**Task brief**
Copy the data word for word, keeping every line.
━━━━━━
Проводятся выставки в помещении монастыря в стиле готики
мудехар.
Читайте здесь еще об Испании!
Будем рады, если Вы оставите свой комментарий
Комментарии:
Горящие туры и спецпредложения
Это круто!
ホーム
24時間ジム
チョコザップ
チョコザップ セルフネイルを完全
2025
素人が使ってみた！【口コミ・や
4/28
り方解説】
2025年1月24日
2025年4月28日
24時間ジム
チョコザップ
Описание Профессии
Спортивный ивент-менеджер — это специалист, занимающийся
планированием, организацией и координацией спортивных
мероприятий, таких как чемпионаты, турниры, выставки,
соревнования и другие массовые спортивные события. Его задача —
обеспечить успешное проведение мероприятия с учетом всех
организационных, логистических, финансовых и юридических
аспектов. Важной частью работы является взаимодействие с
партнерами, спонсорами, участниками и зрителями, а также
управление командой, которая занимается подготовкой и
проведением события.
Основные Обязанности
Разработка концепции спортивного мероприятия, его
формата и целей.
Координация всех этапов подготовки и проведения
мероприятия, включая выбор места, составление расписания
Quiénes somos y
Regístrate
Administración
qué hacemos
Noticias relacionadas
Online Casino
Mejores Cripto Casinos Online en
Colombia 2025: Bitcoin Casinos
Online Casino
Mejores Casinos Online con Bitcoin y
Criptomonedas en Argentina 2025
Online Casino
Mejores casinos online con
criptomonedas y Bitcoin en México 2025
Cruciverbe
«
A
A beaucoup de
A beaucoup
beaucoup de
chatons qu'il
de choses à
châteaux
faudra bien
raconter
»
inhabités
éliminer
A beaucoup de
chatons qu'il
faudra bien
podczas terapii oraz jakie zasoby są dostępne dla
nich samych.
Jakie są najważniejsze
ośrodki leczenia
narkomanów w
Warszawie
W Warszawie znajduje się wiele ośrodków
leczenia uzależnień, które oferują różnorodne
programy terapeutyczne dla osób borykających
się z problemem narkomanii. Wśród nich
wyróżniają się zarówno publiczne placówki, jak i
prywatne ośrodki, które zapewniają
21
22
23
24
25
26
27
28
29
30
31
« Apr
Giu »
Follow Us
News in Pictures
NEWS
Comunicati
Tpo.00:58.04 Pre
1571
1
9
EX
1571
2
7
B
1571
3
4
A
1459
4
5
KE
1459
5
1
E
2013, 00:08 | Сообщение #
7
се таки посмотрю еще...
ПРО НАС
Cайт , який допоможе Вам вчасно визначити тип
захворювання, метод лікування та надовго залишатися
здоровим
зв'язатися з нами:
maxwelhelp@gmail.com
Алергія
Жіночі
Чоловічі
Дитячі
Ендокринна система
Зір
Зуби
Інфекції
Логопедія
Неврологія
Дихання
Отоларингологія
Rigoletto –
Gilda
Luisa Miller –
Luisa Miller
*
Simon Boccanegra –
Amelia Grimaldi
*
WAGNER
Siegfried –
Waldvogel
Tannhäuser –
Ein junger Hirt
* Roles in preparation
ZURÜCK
━━━━━━
**Response to this task**
Проводятся выставки в помещении монастыря в стиле готики
мудехар.
Читайте здесь еще об Испании!
Будем рады, если Вы оставите свой комментарий
Комментарии:
Горящие туры и спецпредложения
Это круто!
ホーム
24時間ジム
チョコザップ
チョコザップ セルフネイルを完全
2025
素人が使ってみた！【口コミ・や
4/28
り方解説】
2025年1月24日
2025年4月28日
24時間ジム
チョコザップ
Описание Профессии
Спортивный ивент-менеджер — это специалист, занимающийся
планированием, организацией и координацией спортивных
мероприятий, таких как чемпионаты, турниры, выставки,
соревнования и другие массовые спортивные события. Его задача —
обеспечить успешное проведение мероприятия с учетом всех
организационных, логистических, финансовых и юридических
аспектов. Важной частью работы является взаимодействие с
партнерами, спонсорами, участниками и зрителями, а также
управление командой, которая занимается подготовкой и
проведением события.
Основные Обязанности
Разработка концепции спортивного мероприятия, его
формата и целей.
Координация всех этапов подготовки и проведения
мероприятия, включая выбор места, составление расписания
Quiénes somos y
Regístrate
Administración
qué hacemos
Noticias relacionadas
Online Casino
Mejores Cripto Casinos Online en
Colombia 2025: Bitcoin Casinos
Online Casino
Mejores Casinos Online con Bitcoin y
Criptomonedas en Argentina 2025
Online Casino
Mejores casinos online con
criptomonedas y Bitcoin en México 2025
Cruciverbe
«
A
A beaucoup de
A beaucoup
beaucoup de
chatons qu'il
de choses à
châteaux
faudra bien
raconter
»
inhabités
éliminer
A beaucoup de
chatons qu'il
faudra bien
podczas terapii oraz jakie zasoby są dostępne dla
nich samych.
Jakie są najważniejsze
ośrodki leczenia
narkomanów w
Warszawie
W Warszawie znajduje się wiele ośrodków
leczenia uzależnień, które oferują różnorodne
programy terapeutyczne dla osób borykających
się z problemem narkomanii. Wśród nich
wyróżniają się zarówno publiczne placówki, jak i
prywatne ośrodki, które zapewniają
21
22
23
24
25
26
27
28
29
30
31
« Apr
Giu »
Follow Us
News in Pictures
NEWS
Comunicati
Tpo.00:58.04 Pre
1571
1
9
EX
1571
2
7
B
1571
3
4
A
1459
4
5
KE
1459
5
1
E
2013, 00:08 | Сообщение #
7
се таки посмотрю еще...
ПРО НАС
Cайт , який допоможе Вам вчасно визначити тип
захворювання, метод лікування та надовго залишатися
здоровим
зв'язатися з нами:
maxwelhelp@gmail.com
Алергія
Жіночі
Чоловічі
Дитячі
Ендокринна система
Зір
Зуби
Інфекції
Логопедія
Неврологія
Дихання
Отоларингологія
Rigoletto –
Gilda
Luisa Miller –
Luisa Miller
*
Simon Boccanegra –
Amelia Grimaldi
*
WAGNER
Siegfried –
Waldvogel
Tannhäuser –
Ein junger Hirt
* Roles in preparation
ZURÜCK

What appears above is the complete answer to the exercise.